> [EXERCISE AIM] Using the records below, transcribe word for word the stretch from the line that contains "Desktop / All-in-One" through the line that contains "വ്യാപകമായി ഹയര്‍ സെക്കണ്ടറി ആരംഭിച്ച", both end lines included, and nothing else.

> [MATERIAL TO PROCESS]

---*---

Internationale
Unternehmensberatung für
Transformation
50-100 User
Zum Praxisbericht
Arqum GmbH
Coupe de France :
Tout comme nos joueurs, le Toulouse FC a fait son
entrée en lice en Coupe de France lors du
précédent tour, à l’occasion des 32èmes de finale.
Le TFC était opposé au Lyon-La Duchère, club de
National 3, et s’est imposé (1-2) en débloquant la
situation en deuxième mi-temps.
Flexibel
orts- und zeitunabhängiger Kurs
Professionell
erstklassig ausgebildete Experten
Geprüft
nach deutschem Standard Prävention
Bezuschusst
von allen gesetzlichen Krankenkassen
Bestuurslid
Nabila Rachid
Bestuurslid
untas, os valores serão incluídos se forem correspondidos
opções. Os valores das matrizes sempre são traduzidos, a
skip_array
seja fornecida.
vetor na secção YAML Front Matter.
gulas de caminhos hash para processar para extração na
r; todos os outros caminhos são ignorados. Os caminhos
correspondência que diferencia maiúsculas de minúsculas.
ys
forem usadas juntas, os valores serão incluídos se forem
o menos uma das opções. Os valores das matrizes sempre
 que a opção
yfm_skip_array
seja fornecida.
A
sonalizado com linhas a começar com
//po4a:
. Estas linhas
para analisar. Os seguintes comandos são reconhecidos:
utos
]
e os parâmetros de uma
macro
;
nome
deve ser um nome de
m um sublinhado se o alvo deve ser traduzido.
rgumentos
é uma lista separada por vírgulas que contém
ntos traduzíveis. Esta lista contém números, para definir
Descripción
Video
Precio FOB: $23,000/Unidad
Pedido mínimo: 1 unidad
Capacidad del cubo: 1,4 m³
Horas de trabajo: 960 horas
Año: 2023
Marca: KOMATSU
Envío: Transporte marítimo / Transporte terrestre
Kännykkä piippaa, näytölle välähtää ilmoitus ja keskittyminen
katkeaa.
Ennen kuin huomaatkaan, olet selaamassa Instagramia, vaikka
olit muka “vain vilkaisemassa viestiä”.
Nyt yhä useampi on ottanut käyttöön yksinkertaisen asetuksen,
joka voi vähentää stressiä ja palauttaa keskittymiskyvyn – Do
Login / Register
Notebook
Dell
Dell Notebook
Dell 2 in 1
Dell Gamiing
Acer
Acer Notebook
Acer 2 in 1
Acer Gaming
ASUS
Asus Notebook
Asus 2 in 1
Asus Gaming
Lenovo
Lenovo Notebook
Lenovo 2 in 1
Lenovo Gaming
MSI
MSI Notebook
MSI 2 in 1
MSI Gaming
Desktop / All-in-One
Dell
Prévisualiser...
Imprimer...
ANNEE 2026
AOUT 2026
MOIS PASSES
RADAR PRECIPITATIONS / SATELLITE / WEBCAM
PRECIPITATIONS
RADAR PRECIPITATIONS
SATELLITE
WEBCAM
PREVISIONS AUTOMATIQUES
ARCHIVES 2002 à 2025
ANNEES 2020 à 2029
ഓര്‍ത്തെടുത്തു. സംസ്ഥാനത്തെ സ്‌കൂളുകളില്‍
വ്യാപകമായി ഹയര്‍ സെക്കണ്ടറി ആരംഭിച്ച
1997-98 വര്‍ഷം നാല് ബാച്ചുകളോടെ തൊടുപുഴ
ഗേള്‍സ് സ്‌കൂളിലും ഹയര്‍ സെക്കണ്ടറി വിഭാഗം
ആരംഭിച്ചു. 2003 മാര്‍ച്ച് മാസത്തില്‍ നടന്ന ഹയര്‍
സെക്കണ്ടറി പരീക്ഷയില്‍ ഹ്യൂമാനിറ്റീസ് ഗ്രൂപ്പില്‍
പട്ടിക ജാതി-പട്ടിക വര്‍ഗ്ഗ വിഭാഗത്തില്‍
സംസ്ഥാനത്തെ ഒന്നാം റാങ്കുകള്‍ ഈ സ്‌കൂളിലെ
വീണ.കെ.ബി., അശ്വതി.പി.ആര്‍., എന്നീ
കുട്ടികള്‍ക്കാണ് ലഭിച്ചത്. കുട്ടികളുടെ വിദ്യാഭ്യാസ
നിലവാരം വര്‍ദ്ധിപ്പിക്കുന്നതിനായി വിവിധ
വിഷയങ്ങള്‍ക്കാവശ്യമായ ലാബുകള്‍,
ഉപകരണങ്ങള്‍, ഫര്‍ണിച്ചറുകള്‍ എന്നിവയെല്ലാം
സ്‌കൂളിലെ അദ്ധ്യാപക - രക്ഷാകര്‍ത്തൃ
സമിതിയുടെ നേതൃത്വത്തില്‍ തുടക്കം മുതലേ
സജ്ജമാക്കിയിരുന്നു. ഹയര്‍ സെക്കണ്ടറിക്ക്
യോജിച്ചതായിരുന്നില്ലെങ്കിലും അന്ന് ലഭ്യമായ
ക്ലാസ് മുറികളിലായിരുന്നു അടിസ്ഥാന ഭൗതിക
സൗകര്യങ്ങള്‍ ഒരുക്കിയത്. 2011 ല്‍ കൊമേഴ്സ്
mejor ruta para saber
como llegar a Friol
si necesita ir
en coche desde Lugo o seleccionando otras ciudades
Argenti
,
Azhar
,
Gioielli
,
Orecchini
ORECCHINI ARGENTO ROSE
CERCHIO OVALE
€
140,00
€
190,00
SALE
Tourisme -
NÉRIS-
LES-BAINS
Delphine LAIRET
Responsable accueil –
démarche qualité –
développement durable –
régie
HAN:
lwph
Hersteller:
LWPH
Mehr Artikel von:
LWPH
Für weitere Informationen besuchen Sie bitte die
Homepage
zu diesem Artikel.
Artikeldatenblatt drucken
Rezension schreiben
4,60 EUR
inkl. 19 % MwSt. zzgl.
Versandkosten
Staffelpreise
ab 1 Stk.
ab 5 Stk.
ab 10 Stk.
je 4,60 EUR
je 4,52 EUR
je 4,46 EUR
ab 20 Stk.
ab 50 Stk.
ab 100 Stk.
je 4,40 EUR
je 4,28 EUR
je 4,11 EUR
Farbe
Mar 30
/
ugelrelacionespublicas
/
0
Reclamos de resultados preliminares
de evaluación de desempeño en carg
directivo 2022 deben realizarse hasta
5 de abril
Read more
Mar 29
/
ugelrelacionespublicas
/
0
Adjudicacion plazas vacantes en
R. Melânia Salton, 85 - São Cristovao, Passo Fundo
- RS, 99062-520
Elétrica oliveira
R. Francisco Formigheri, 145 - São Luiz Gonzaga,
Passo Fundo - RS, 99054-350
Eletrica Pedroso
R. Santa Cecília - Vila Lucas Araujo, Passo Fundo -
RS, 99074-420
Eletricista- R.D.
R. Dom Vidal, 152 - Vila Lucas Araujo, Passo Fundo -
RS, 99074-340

---*---

> [RESPONSE BELOW]
Desktop / All-in-One
Dell
Prévisualiser...
Imprimer...
ANNEE 2026
AOUT 2026
MOIS PASSES
RADAR PRECIPITATIONS / SATELLITE / WEBCAM
PRECIPITATIONS
RADAR PRECIPITATIONS
SATELLITE
WEBCAM
PREVISIONS AUTOMATIQUES
ARCHIVES 2002 à 2025
ANNEES 2020 à 2029
ഓര്‍ത്തെടുത്തു. സംസ്ഥാനത്തെ സ്‌കൂളുകളില്‍
വ്യാപകമായി ഹയര്‍ സെക്കണ്ടറി ആരംഭിച്ച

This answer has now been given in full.